• **Problem statement**:
Using the data below, print exactly the line with "83.99987-0083", the line with "an 300 öğrenci", and every line between them, but none of the pictures.

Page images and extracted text
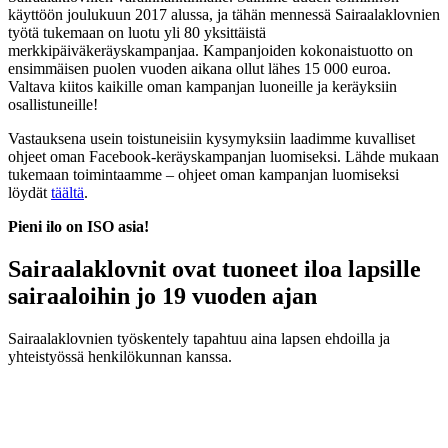
käyttöön joulukuun 2017 alussa, ja tähän mennessä Sairaalaklovnien
työtä tukemaan on luotu yli 80 yksittäistä
merkkipäiväkeräyskampanjaa. Kampanjoiden kokonaistuotto on
ensimmäisen puolen vuoden aikana ollut lähes 15 000 euroa.
Valtava kiitos kaikille oman kampanjan luoneille ja keräyksiin
osallistuneille!
Vastauksena usein toistuneisiin kysymyksiin laadimme kuvalliset
ohjeet oman Facebook-keräyskampanjan luomiseksi. Lähde mukaan
tukemaan toimintaamme – ohjeet oman kampanjan luomiseksi
löydät
täältä
.
Pieni ilo on ISO asia!
Sairaalaklovnit ovat tuoneet iloa lapsille
sairaaloihin jo 19 vuoden ajan
Sairaalaklovnien työskentely tapahtuu aina lapsen ehdoilla ja
yhteistyössä henkilökunnan kanssa.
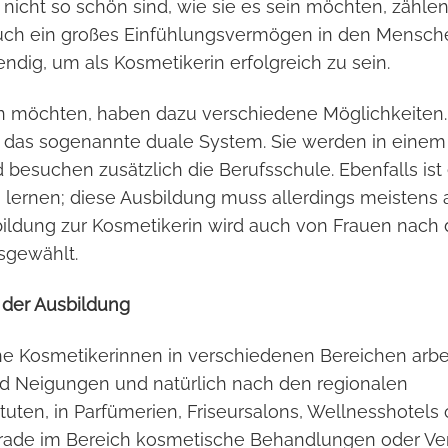
icht so schön sind, wie sie es sein möchten, zähle
auch ein großes Einfühlungsvermögen in den Mensche
dig, um als Kosmetikerin erfolgreich zu sein.
en möchten, haben dazu verschiedene Möglichkeiten.
, das sogenannte duale System. Sie werden in einem
besuchen zusätzlich die Berufsschule. Ebenfalls ist
 lernen; diese Ausbildung muss allerdings meistens 
bildung zur Kosmetikerin wird auch von Frauen nach 
sgewählt.
 der Ausbildung
e Kosmetikerinnen in verschiedenen Bereichen arbe
d Neigungen und natürlich nach den regionalen
tuten, in Parfümerien, Friseursalons, Wellnesshotels 
Gerade im Bereich kosmetische Behandlungen oder Ve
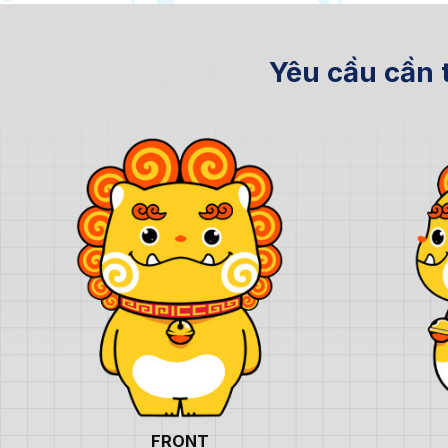
Yêu cầu cần t
FRONT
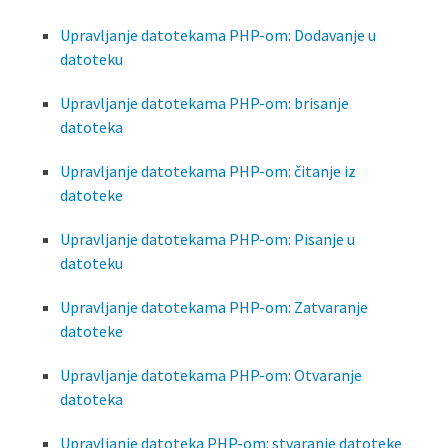
Upravljanje datotekama PHP-om: Dodavanje u
datoteku
Upravljanje datotekama PHP-om: brisanje
datoteka
Upravljanje datotekama PHP-om: čitanje iz
datoteke
Upravljanje datotekama PHP-om: Pisanje u
datoteku
Upravljanje datotekama PHP-om: Zatvaranje
datoteke
Upravljanje datotekama PHP-om: Otvaranje
datoteka
Upravljanje datoteka PHP-om: stvaranje datoteke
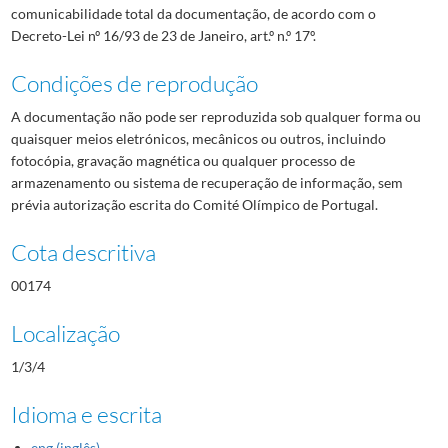
comunicabilidade total da documentação, de acordo com o
Decreto-Lei nº 16/93 de 23 de Janeiro, art.º n.º 17º.
Condições de reprodução
A documentação não pode ser reproduzida sob qualquer forma ou
quaisquer meios eletrónicos, mecânicos ou outros, incluindo
fotocópia, gravação magnética ou qualquer processo de
armazenamento ou sistema de recuperação de informação, sem
prévia autorização escrita do Comité Olímpico de Portugal.
Cota descritiva
00174
Localização
1/3/4
Idioma e escrita
eng (inglês)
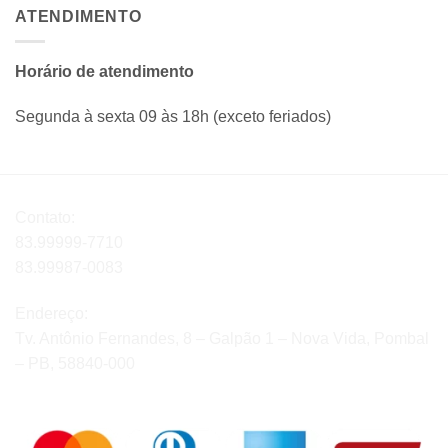
ATENDIMENTO
Horário de atendimento
Segunda à sexta 09 às 18h (exceto feriados)
Contato:
83.99999-7710
83.99987-0083
Endereço:
Tv. Antônio Fernandes, 8 – Galpão 1 – Nova Vida, Pombal
– PB, 58840-000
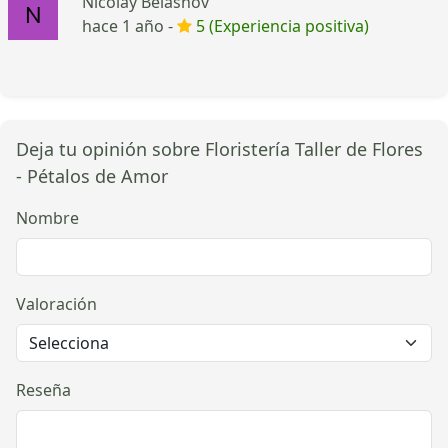
Nicolay Belashov
hace 1 año -
5 (Experiencia positiva)
Deja tu opinión sobre Floristería Taller de Flores
- Pétalos de Amor
Nombre
Valoración
Reseña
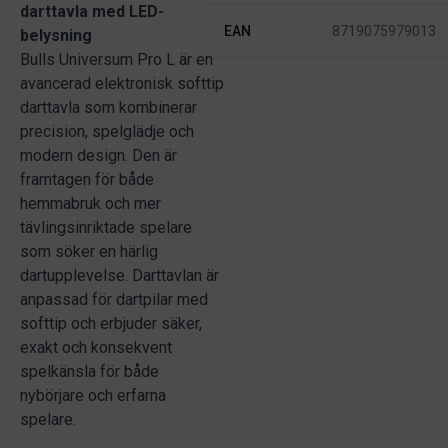
darttavla med LED-
EAN
8719075979013
belysning
Bulls Universum Pro L är en
avancerad elektronisk softtip
darttavla som kombinerar
precision, spelglädje och
modern design. Den är
framtagen för både
hemmabruk och mer
tävlingsinriktade spelare
som söker en härlig
dartupplevelse. Darttavlan är
anpassad för dartpilar med
softtip och erbjuder säker,
exakt och konsekvent
spelkänsla för både
nybörjare och erfarna
spelare.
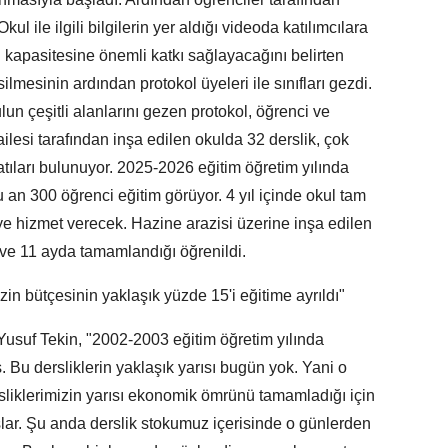
kul ile ilgili bilgilerin yer aldığı videoda katılımcılara
ci kapasitesine önemli katkı sağlayacağını belirten
esilmesinin ardından protokol üyeleri ile sınıfları gezdi.
lun çeşitli alanlarını gezen protokol, öğrenci ve
ilesi tarafından inşa edilen okulda 32 derslik, çok
tıları bulunuyor. 2025-2026 eğitim öğretim yılında
an 300 öğrenci eğitim görüyor. 4 yıl içinde okul tam
e hizmet verecek. Hazine arazisi üzerine inşa edilen
ve 11 ayda tamamlandığı öğrenildi.
zin bütçesinin yaklaşık yüzde 15'i eğitime ayrıldı"
Yusuf Tekin, "2002-2003 eğitim öğretim yılında
. Bu dersliklerin yaklaşık yarısı bugün yok. Yani o
liklerimizin yarısı ekonomik ömrünü tamamladığı için
şlar. Şu anda derslik stokumuz içerisinde o günlerden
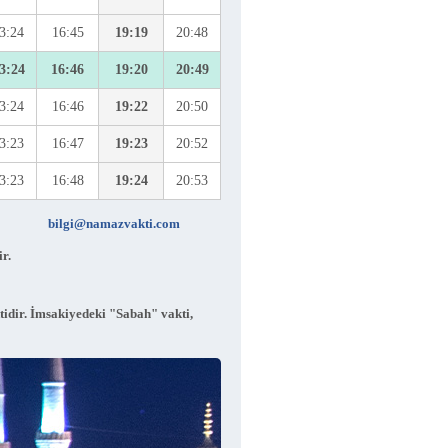
3:24
16:45
19:19
20:48
3:24
16:46
19:20
20:49
3:24
16:46
19:22
20:50
3:23
16:47
19:23
20:52
3:23
16:48
19:24
20:53
bilgi@namazvakti.com
r.
tidir. İmsakiyedeki "Sabah" vakti,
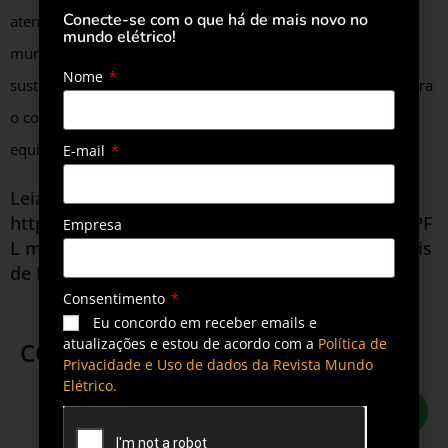
Conecte-se com o que há de mais novo no
atendimento médico para grande parte da população do
mundo elétrico!
município. O projeto de eficiência energética auxilia na
Nome
sustentabilidade financeira do hospital, além de orientar para
o consumo consciente de energia e a substituição de
equipamentos obsoletos por mais eficientes.
E-mail
Leia também
https://revistamundoeletrico.com.br/interna/CPF
Empresa
L moderniza sistemas de iluminação de hospitais
de Ribeirão Preto
Consentimento
Eu concordo em receber emails e
atualizações e estou de acordo com a
Política de
COMPARTILHE ESTA POSTAGEM
Privacidade e Uso de dados da Revista Mundo
Elétrico.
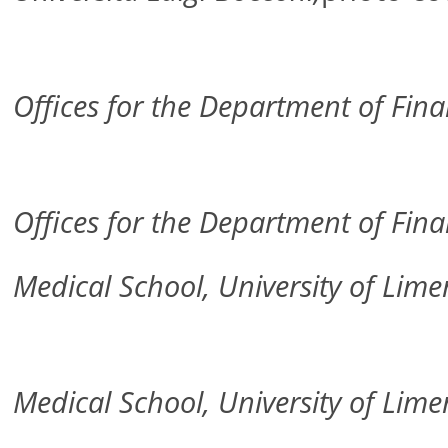
Offices for the Department of Fin
Offices for the Department of Fin
Medical School, University of Lime
Medical School, University of Lime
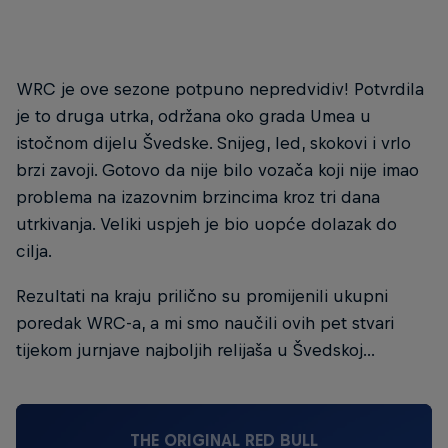
WRC je ove sezone potpuno nepredvidiv! Potvrdila
je to druga utrka, održana oko grada Umea u
istočnom dijelu Švedske. Snijeg, led, skokovi i vrlo
brzi zavoji. Gotovo da nije bilo vozača koji nije imao
problema na izazovnim brzincima kroz tri dana
utrkivanja. Veliki uspjeh je bio uopće dolazak do
cilja.
Rezultati na kraju prilično su promijenili ukupni
poredak WRC-a, a mi smo naučili ovih pet stvari
tijekom jurnjave najboljih relijaša u Švedskoj...
THE ORIGINAL RED BULL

• **Answer box**:
83.99987-0083
Endereço:
Tv. Antônio Fernandes, 8 – Galpão 1 – Nova Vida, Pombal
– PB, 58840-000
Nicolay Belashov
hace 1 año -
5 (Experiencia positiva)
Deja tu opinión sobre Floristería Taller de Flores
- Pétalos de Amor
Nombre
Valoración
Reseña
darttavla med LED-
EAN
8719075979013
belysning
Bulls Universum Pro L är en
avancerad elektronisk softtip
darttavla som kombinerar
precision, spelglädje och
modern design. Den är
framtagen för både
hemmabruk och mer
tävlingsinriktade spelare
som söker en härlig
dartupplevelse. Darttavlan är
anpassad för dartpilar med
softtip och erbjuder säker,
exakt och konsekvent
spelkänsla för både
nybörjare och erfarna
spelare.
kul ile ilgili bilgilerin yer aldığı videoda katılımcılara
ci kapasitesine önemli katkı sağlayacağını belirten
esilmesinin ardından protokol üyeleri ile sınıfları gezdi.
lun çeşitli alanlarını gezen protokol, öğrenci ve
ilesi tarafından inşa edilen okulda 32 derslik, çok
tıları bulunuyor. 2025-2026 eğitim öğretim yılında
an 300 öğrenci eğitim görüyor. 4 yıl içinde okul tam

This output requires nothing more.